Here are three key things to note about the average Canadian’s RRSP balance at age 55, and what to do with this information.

Key Points
  • As of early 2026, the average Canadian RRSP balance at age 55 is approximately $180,000, with a median closer to $120,000, indicating many fall short of recommended savings levels.
  • Financial planners suggest aiming for 4-6 times one’s salary in retirement savings by age 55; thus, increasing contributions and leveraging compound interest are crucial actions to bridge the gap.

If you’re 55 and wondering how your Registered Retirement Savings Plan (RRSP) stacks up, let’s cut through the noise with the latest data.

Right now, in early 2026, the average Canadian RRSP balance at age 55 sits roughly around $180,000. That’s the mean figure pulled from recent StatsCan-linked reports and financial surveys. Of course, an average number can get swayed by some rather large balances among the wealthiest Canadians, which bring this number down materially.

By just how much, you might ask? Well, the median is closer to $120,000 according to most surveys, and that includes a mix of both RRSP and pensions, which can account for a significant chunk of future passive income in retirement.

Let’s dive into what this number probably should be, and what Canadian investors can do to catch up.
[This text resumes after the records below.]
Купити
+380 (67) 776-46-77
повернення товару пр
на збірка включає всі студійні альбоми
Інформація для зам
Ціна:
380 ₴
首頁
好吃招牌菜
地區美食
Retirees sip their morning coffee outside.

Source: Getty Images

What should the number actually be?

A number of leading financial planners, like those at Fidelity and Ratehub, suggest investors at age 55 put around four to six times their salary away in retirement accounts. So, for those with a household income of around $150,000 per year at age 55 (incomes tend to rise throughout one’s career), that might mean having between $600,000 and $900,000 saved by this age is a good starting point.
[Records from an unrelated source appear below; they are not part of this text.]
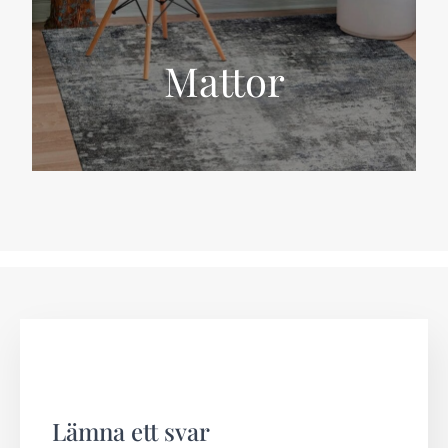
Mattor
Lämna ett svar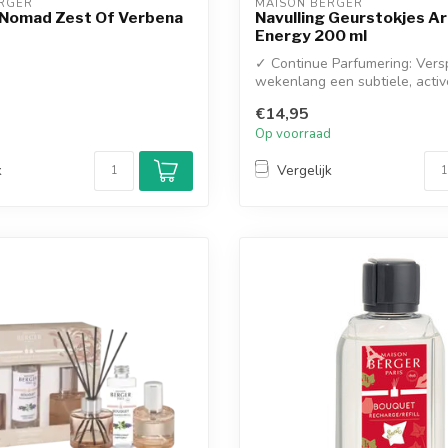
RGER
MAISON BERGER
 Nomad Zest Of Verbena
Navulling Geurstokjes A
Energy 200 ml
✓ Continue Parfumering: Vers
wekenlang een subtiele, acti
geur zond...
€14,95
d
Op voorraad
k
Vergelijk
Thus, even using a $100,000 figure, that lower end of the spectrum (would work out to around $400,000 at the lower end) is still far off from where the average Canadian is at right now.
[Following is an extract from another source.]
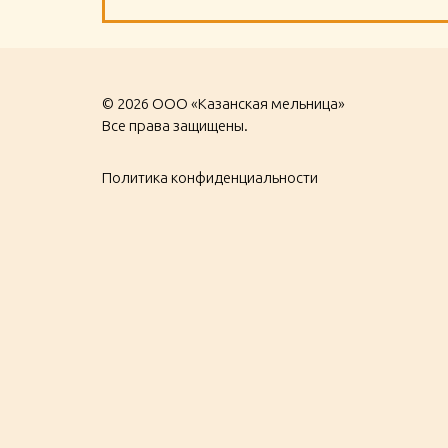
© 2026 ООО «Казанская мельница»
Все права защищены.
Политика конфиденциальности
I’m of the view that a conservative 4-5% withdrawal rate should be used in retirement. Thus, for those who won’t expect large Canada Pension Plan or Guaranteed Income Supplement payments in retirement, having a $1 million balance would allow for around $50,000 a year in additional spending (or around $4,000 a month). For many Canadians, that may be enough. For others, perhaps not enough to bridge the government funding gap.

How to catch up

Now, for the big question: how should those approaching retirement think about catching up and getting “on the right path,” so to speak? Of course, most will point to raising one’s contributions immediately, and that’s a big piece of the puzzle, for sure.

That said, it’s worth pointing out that those aged 55 do have time on their side. There are about 16 years between this age and the age when investors are required to make RRSP withdrawals (71). By being able to max out one’s limit each year (roughly 18% of earned income, up to a little more than $33k per year), there’s certainly the potential to see these dollars grow, particularly if this bull market continues.

Of course, having some dry powder set aside in cash or cash-like instruments can help weather any near-term volatility, which can become a bigger problem for those inching toward retirement. But by staying invested and allowing compound interest to do its thing, that’s key to most long-term retirees’ success.